Tickers in this article: WMT
NEW YORK (TheStreet) -- When I examined the 10th anniversary of the Enron scandal last week, I didn't expect it to be the first installment of a two-part series. But then came Wal-Mart and its headline-grabbing Mexican bribery scandal.

Is the Bentonville behemoth the new Enron? Will it be (if you'll pardon the Mexican metaphor) the most-thwacked piñata of the era? A poster child for corporate corruption? A whipping boy for society's revulsion with men in suits carrying out criminal acts?

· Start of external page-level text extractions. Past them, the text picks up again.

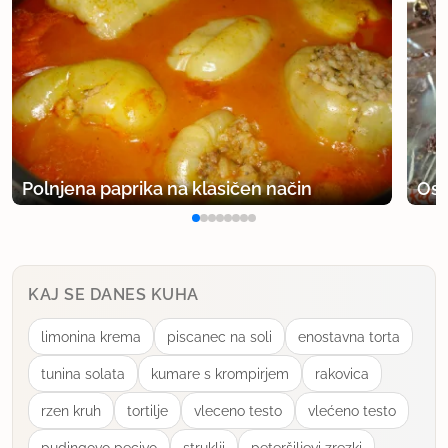
Polnjena paprika na klasičen način
Osv
KAJ SE DANES KUHA
limonina krema
piscanec na soli
enostavna torta
tunina solata
kumare s krompirjem
rakovica
rzen kruh
tortilje
vleceno testo
vlećeno testo
pudingovo pecivo
struklji
peteršiljevi zrezki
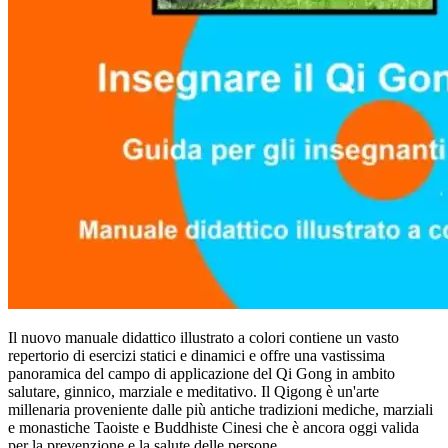
Il nuovo manuale didattico illustrato a colori contiene un vasto
repertorio di esercizi statici e dinamici e offre una vastissima
panoramica del campo di applicazione del Qi Gong in ambito
salutare, ginnico, marziale e meditativo. Il Qigong è un'arte
millenaria proveniente dalle più antiche tradizioni mediche, marziali
e monastiche Taoiste e Buddhiste Cinesi che è ancora oggi valida
per la prevenzione e la salute delle persone.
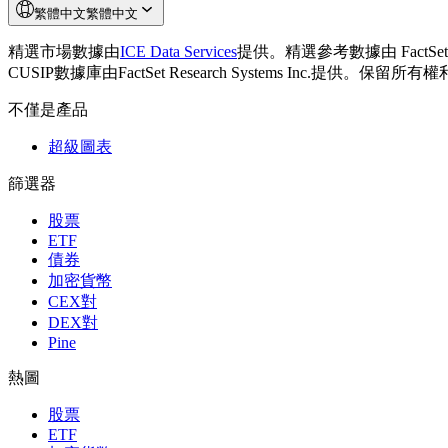
繁體中文
繁體中文
精選市場數據由
ICE Data Services
提供。
精選參考數據由 FactSet 提供
CUSIP數據庫由FactSet Research Systems Inc.提供。保留所有
不僅是產品
超級圖表
篩選器
股票
ETF
債券
加密貨幣
CEX對
DEX對
Pine
熱圖
股票
ETF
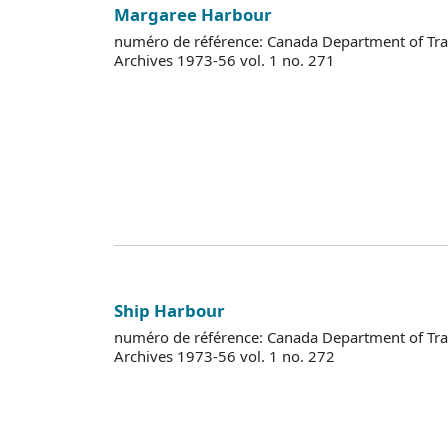
Margaree Harbour
numéro de référence: Canada Department of Tra
Archives 1973-56 vol. 1 no. 271
Ship Harbour
numéro de référence: Canada Department of Tra
Archives 1973-56 vol. 1 no. 272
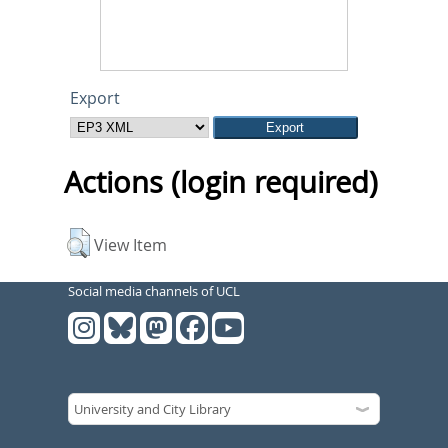
Export
Actions (login required)
View Item
Social media channels of UCL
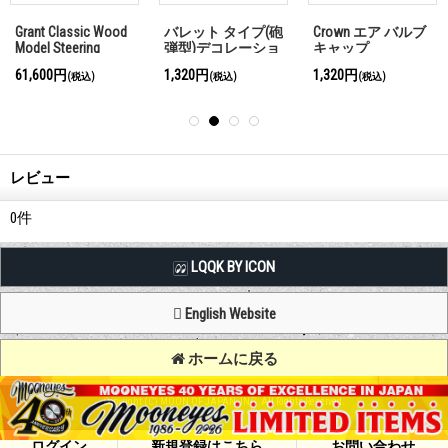
Grant Classic Wood
バレット タイプ(砲
Crown エア バルブ
Model Steering
弾型)デコレーショ
キャップ
Wheel 38cm
ン ボルト メッキ
61,600円
1,320円
1,320円
(税込)
(税込)
(税込)
レビュー
0
件
LQQK BY ICON
English Website
ホームに戻る
Copyright (C) MOON OF JAPAN, INC. All Rights Reserved.
ログイン
新規登録はこちら
お問い合わせ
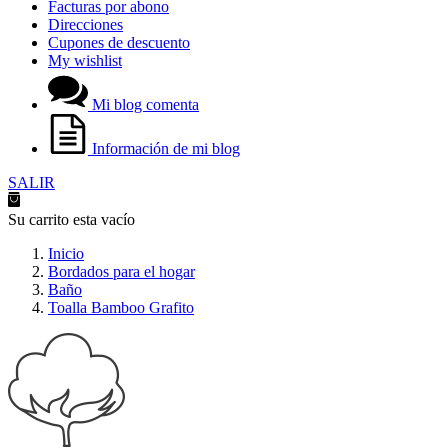
Facturas por abono
Direcciones
Cupones de descuento
My wishlist
Mi blog comenta
Información de mi blog
SALIR
Su carrito esta vacío
Inicio
Bordados para el hogar
Baño
Toalla Bamboo Grafito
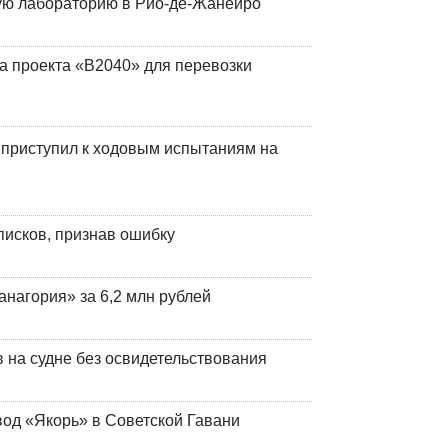
кую лабораторию в Рио-де-Жанейро
а проекта «В2040» для перевозки
 приступил к ходовым испытаниям на
писков, признав ошибку
анагория» за 6,2 млн рублей
на судне без освидетельствования
вод «Якорь» в Советской Гавани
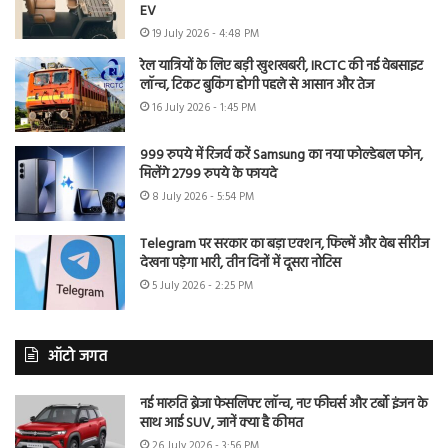
EV
19 July 2026 - 4:48 PM
रेल यात्रियों के लिए बड़ी खुशखबरी, IRCTC की नई वेबसाइट
लॉन्च, टिकट बुकिंग होगी पहले से आसान और तेज
16 July 2026 - 1:45 PM
999 रुपये में रिजर्व करें Samsung का नया फोल्डेबल फोन,
मिलेंगे 2799 रुपये के फायदे
8 July 2026 - 5:54 PM
Telegram पर सरकार का बड़ा एक्शन, फिल्में और वेब सीरीज
देखना पड़ेगा भारी, तीन दिनों में दूसरा नोटिस
5 July 2026 - 2:25 PM
ऑटो जगत
नई मारुति ब्रेजा फेसलिफ्ट लॉन्च, नए फीचर्स और टर्बो इंजन के
साथ आई SUV, जानें क्या है कीमत
26 July 2026 - 3:56 PM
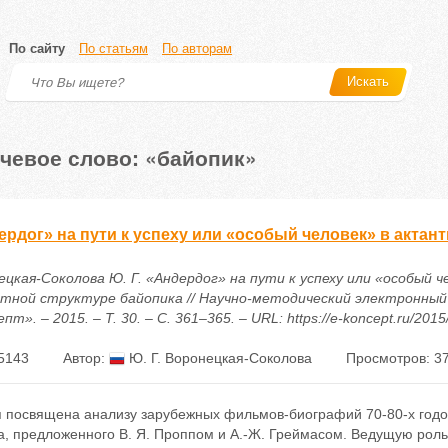
По сайту
По статьям
По авторам
Искать
чевое слово: «байопик»
рдог» на пути к успеху или «особый человек» в актан
ецкая-Соколова Ю. Г. «Андердог» на пути к успеху или «особый ч
тной структуре байопика // Научно-методический электронный
пт». – 2015. – Т. 30. – С. 361–365. – URL: https://e-koncept.ru/201
5143
Автор:
Ю. Г. Воронецкая-Соколова
Просмотров: 3
я посвящена анализу зарубежных фильмов-биографий 70-80-х годов
а, предложенного В. Я. Проппом и А.-Ж. Греймасом. Ведущую роль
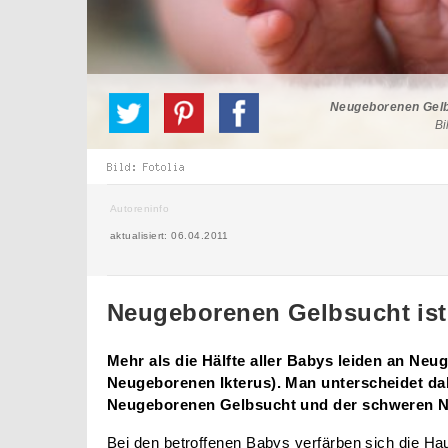
Neugeborenen Gelbs
Bi
Autoreninfo
aktualisiert: 06.04.2011
Neugeborenen Gelbsucht ist 
Mehr als die Hälfte aller Babys leiden an Ne
Neugeborenen Ikterus). Man unterscheidet da
Neugeborenen Gelbsucht und der schweren 
Bei den betroffenen Babys verfärben sich die Hau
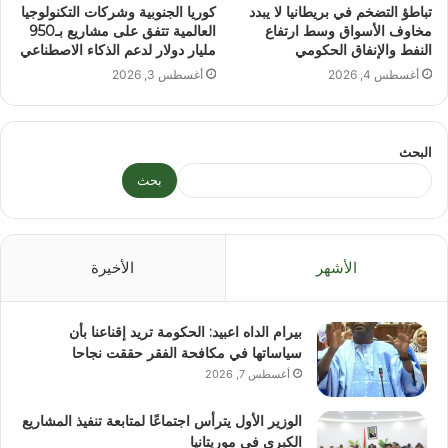
تباطؤ التضخم في بريطانيا لا يبدد
كوريا الجنوبية وشركات التكنولوجيا
مخاوف الأسواق وسط ارتفاع
العالمية تتفق على مشاريع بـ950
النفط والإنفاق الحكومي
مليار دولار لدعم الذكاء الاصطناعي
أغسطس 4, 2026
أغسطس 3, 2026
البحث
بحث
الأشهر
الأخيرة
بيرام الداه اعبيد: الحكومة تريد إقناعنا بأن
سياساتها في مكافحة الفقر حققت نجاحا
أغسطس 7, 2026
الوزير الأول يترأس اجتماعًا لمتابعة تنفيذ المشاريع
الكبرى في موريتانيا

These aren't rhetorical, pie-in-the-sky questions, in the wake of the brilliant New York Times exposé of Wal-Mart's alleged bribery of Mexican officials. The Enronization of Wal-Mart is a realistic possibility -- if, that is, the Obama administration has the will to make it happen.

The threshold question is simple: Will Attorney General Eric Holder go after Wal-Mart with the only tool that matters in situations like this -- a criminal prosecution? Bloomberg reported on Tuesday that a criminal probe is in the works, and let's hope that this report is true.

President Obama let Wall Street get off scot-free in the wake of the 2008 financial crisis, with no criminal prosecutions even at Lehman Brothers, despite the damning findings of the bankruptcy trustee (as CBS News' "60 Minutes" just pointed out on Sunday).

Having dropped the ball on Lehman and the Street's other miscreants, and BP as well in the wake of the Gulf of Mexico fiasco, Obama's Justice Department is getting another bite of the apple. It can make an example of Wal-Mart as part of a newly invigorated get-tough policy on corporate crime.